2.00 Uhr. Ich wache auf, weil mein Magen zwickt und poltert. Sprint auf die Toilette. Beim Weg zurück ins Bett kurzer Stopp am Fenster – draußen schüttet es noch immer. Keine guten Aussichten. 5 Stunden später klingelt der Wecker. Müde kämpfe ich mich aus den Federn, von draußen ein mittlerweile nur allzu vertrautes Geräusch: Regen. Beim Gedanken ans Frühstück fängt es tief in der Magengrube wieder an zu poltern. Egal, ich muss was essen, wenn ich heute starten will. Aber will ich das wirklich? Eigentlich nicht. Andererseits: morgen soll das Wetter besser werden und ich liege ganz gut im Rennen. Ich vertage die Entscheidung, erst mal frühstücken. Wider Erwarten schaffe ich es sogar, eine klitzekleine Schale Müsli und eine Semmel runterzuwürgen. Kurzzeitig fühle ich mich besser, ich beschließe zumindest an den heute auf 11 Uhr verschobenen Start zu gehen. Knapp eine Stunde vorher breche ich auf – die netten Specialized-Jungs checken noch kurz Schaltung und Bremsen – und fahre mich ein. Solange ich locker rolle ist alles gut – sobald ich ein wenig Gas gebe, schießt der Puls nach oben und auch der Magen meldet sich deutlich. Mit keinem guten Gefühl reihe ich mich in den Startblock ein – direkt neben Leander, einen holländischen Racer, den ich mittlerweile von einigen Rennen kenne. Er ist genauso begeistert vom Wetter wie ich, kann aber noch Schokokuchen mampfen. Seinem Magen geht es also offensichtlich besser als meinem. Noch 5 Minuten bis zum Start. Uli verkündet die nasseste Etappe, die es je bei einer Trans-Germany gegeben hat. Nasser als gestern? Kann eigentlich nicht sein. 10 Minuten später weiß ich es besser: Direkt nach dem Start rasen wir in einen Bach, der eigentlich ein Radweg ist. Knietief steht er unter Wasser und ich bin schon wieder durch und durch nass. Egal. Mehr Sorgen machen mir nämlich Magen und Puls: mir ist mittlerweile kotzübel und der Puls ist weit im EB-Bereich – und ich drücke nicht mal aufs Tempo. Dann der erste Anstieg des Tages nach Berwang und plötzlich geht gar nix mehr. Ich werde zuerst langsam, dann muss ich ganz stoppen. Fahrer um Fahrer zieht an mir vorbei und ich denke – wieder mal – ans Aufhören.

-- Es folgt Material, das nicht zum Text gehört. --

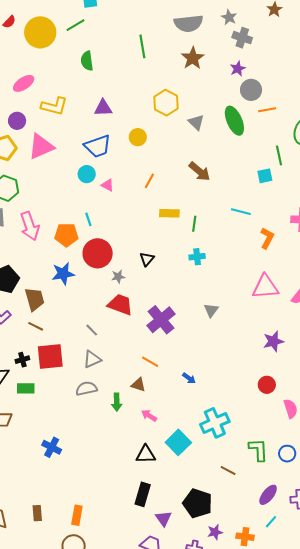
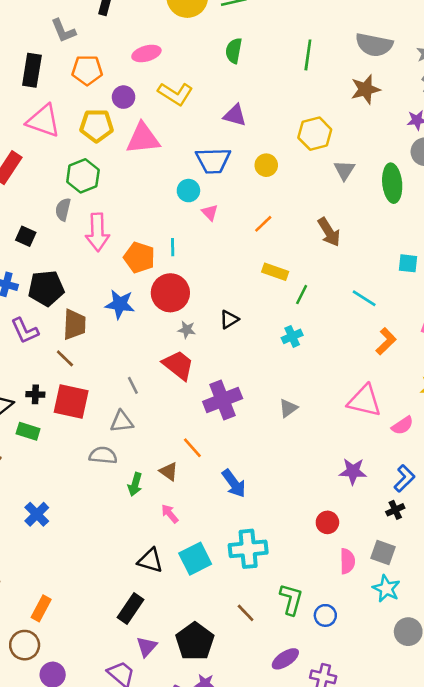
cyan cross: (197, 257) -> (292, 336), turned -35
blue arrow: (189, 378) -> (234, 483), size x1.6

Ich warte ein paar Minuten, hadere mit mir, dem Schicksal und dem Wettergott, dann sinkt der Puls ein wenig und ich beschließe weiterzufahren.
Neue Zielsetzung jetzt: einfach ankommen. Ganz weit hinten im Feld reihe ich mich wieder ein und fahre einfach mit. Jede Anstrengung darüber hinaus quittiert mein Körper mit einem üblen Brechreiz, selbst das regelmäßige Trinken muss ausfallen. So quäle ich mich über Rotlech-Stausee und Weissenbach hoch zum Adlerhorst. Immer wieder durchqueren wir reißende Bergbäche, die die Mitfahrer reihenweise verschlingen.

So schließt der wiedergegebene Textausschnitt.